WORK ORDER >>
Starting with the first line of the data below, copy each line up to and including the one containing "reset, Eloking can". Pictures stay out.

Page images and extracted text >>
^^^^^^^^

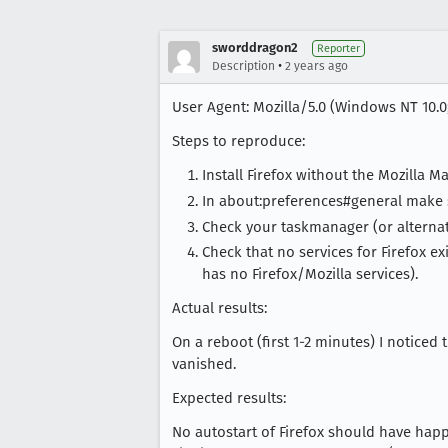
sworddragon2
Reporter
•
Description
2 years ago
User Agent: Mozilla/5.0 (Windows NT 10.0;
Steps to reproduce:
Install Firefox without the Mozilla Mai
In about:preferences#general make s
Check your taskmanager (or alternati
Check that no services for Firefox ex
has no Firefox/Mozilla services).
Actual results:
On a reboot (first 1-2 minutes) I noticed
vanished.
Expected results:
No autostart of Firefox should have happ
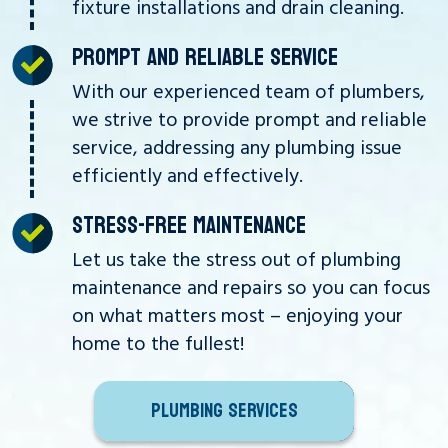
fixture installations and drain cleaning.
PROMPT AND RELIABLE SERVICE
With our experienced team of plumbers,
we strive to provide prompt and reliable
service, addressing any plumbing issue
efficiently and effectively.
STRESS-FREE MAINTENANCE
Let us take the stress out of plumbing
maintenance and repairs so you can focus
on what matters most – enjoying your
home to the fullest!
PLUMBING SERVICES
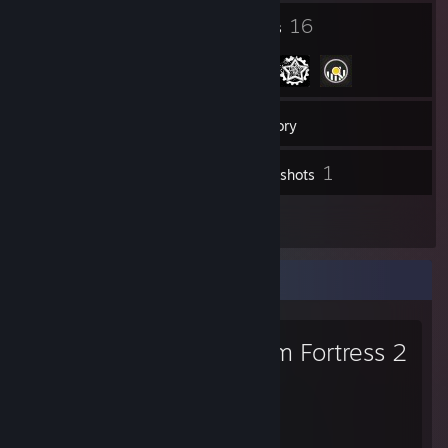
15
16
Badges
Groups
13
Friends
Inventory
1
Screenshots
2
Artwork
Favorite Game
Team Fortress 2
1,423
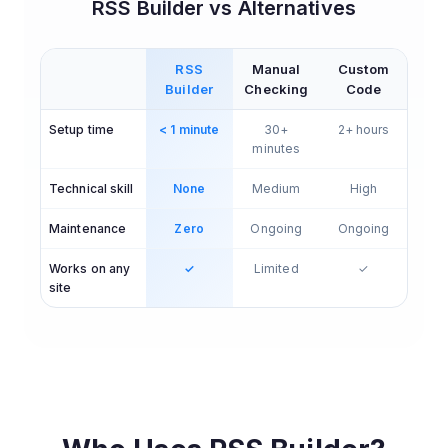
RSS Builder vs Alternatives
RSS
Manual
Custom
Builder
Checking
Code
Setup time
< 1 minute
30+
2+ hours
minutes
Technical skill
None
Medium
High
Maintenance
Zero
Ongoing
Ongoing
Works on any
✓
Limited
✓
site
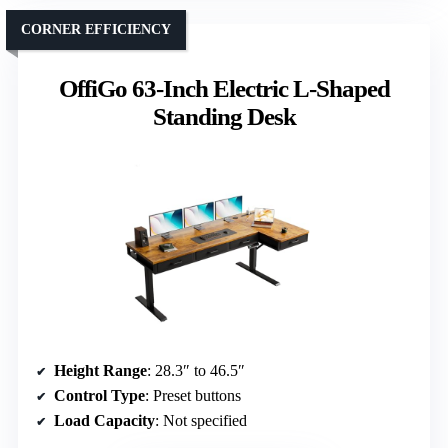
CORNER EFFICIENCY
OffiGo 63-Inch Electric L-Shaped
Standing Desk
Height Range
: 28.3″ to 46.5″
Control Type
: Preset buttons
Load Capacity
: Not specified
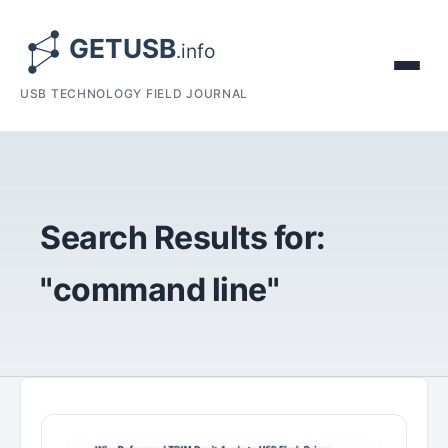
USB TECHNOLOGY FIELD JOURNAL
Search Results for:
"command line"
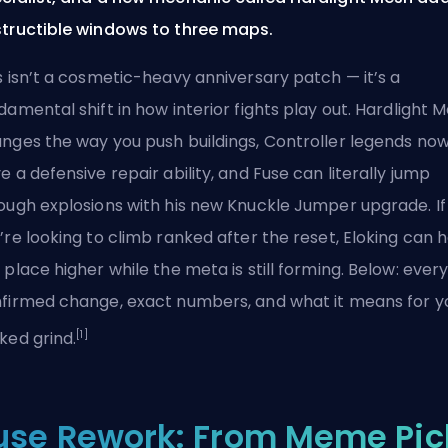
tructible windows to three maps.
s isn’t a cosmetic-heavy anniversary patch — it’s a
damental shift in how interior fights play out. Hardlight 
nges the way you push buildings, Controller legends no
e a defensive repair ability, and Fuse can literally jump
ough explosions with his new Knuckle Jumper upgrade. If
’re looking to climb ranked after the reset, Eloking can 
 place higher while the meta is still forming. Below: ever
firmed change, exact numbers, and what it means for y
[1]
ked grind.
use Rework: From Meme Pic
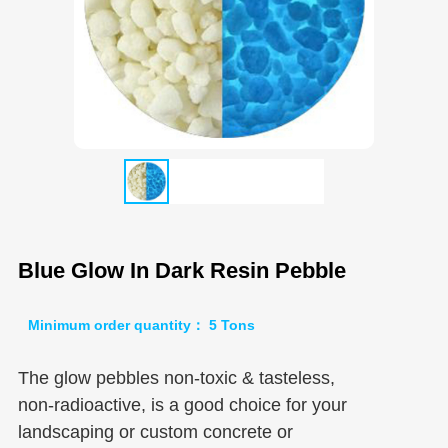
Blue Glow In Dark Resin Pebble
Minimum order quantity： 5 Tons
The glow pebbles non-toxic & tasteless,
non-radioactive, is a good choice for your
landscaping or custom concrete or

^^^^^^^^

RESULT OF THIS EXERCISE >>
sworddragon2
Reporter
•
Description
2 years ago
User Agent: Mozilla/5.0 (Windows NT 10.0;
Steps to reproduce:
Install Firefox without the Mozilla Mai
In about:preferences#general make s
Check your taskmanager (or alternati
Check that no services for Firefox ex
has no Firefox/Mozilla services).
Actual results:
On a reboot (first 1-2 minutes) I noticed
vanished.
Expected results:
No autostart of Firefox should have happ
fixture installations and drain cleaning.
PROMPT AND RELIABLE SERVICE
With our experienced team of plumbers,
we strive to provide prompt and reliable
service, addressing any plumbing issue
efficiently and effectively.
STRESS-FREE MAINTENANCE
Let us take the stress out of plumbing
maintenance and repairs so you can focus
on what matters most – enjoying your
home to the fullest!
PLUMBING SERVICES
15
16
Badges
Groups
13
Friends
Inventory
1
Screenshots
2
Artwork
Favorite Game
Team Fortress 2
1,423
RSS Builder vs Alternatives
RSS
Manual
Custom
Builder
Checking
Code
Setup time
< 1 minute
30+
2+ hours
minutes
Technical skill
None
Medium
High
Maintenance
Zero
Ongoing
Ongoing
Works on any
✓
Limited
✓
site
CORNER EFFICIENCY
OffiGo 63-Inch Electric L-Shaped
Standing Desk
Height Range
: 28.3″ to 46.5″
Control Type
: Preset buttons
Load Capacity
: Not specified
USB TECHNOLOGY FIELD JOURNAL
Search Results for:
"command line"
tructible windows to three maps.
s isn’t a cosmetic-heavy anniversary patch — it’s a
damental shift in how interior fights play out. Hardlight 
nges the way you push buildings, Controller legends no
e a defensive repair ability, and Fuse can literally jump
ough explosions with his new Knuckle Jumper upgrade. If
’re looking to climb ranked after the reset, Eloking can 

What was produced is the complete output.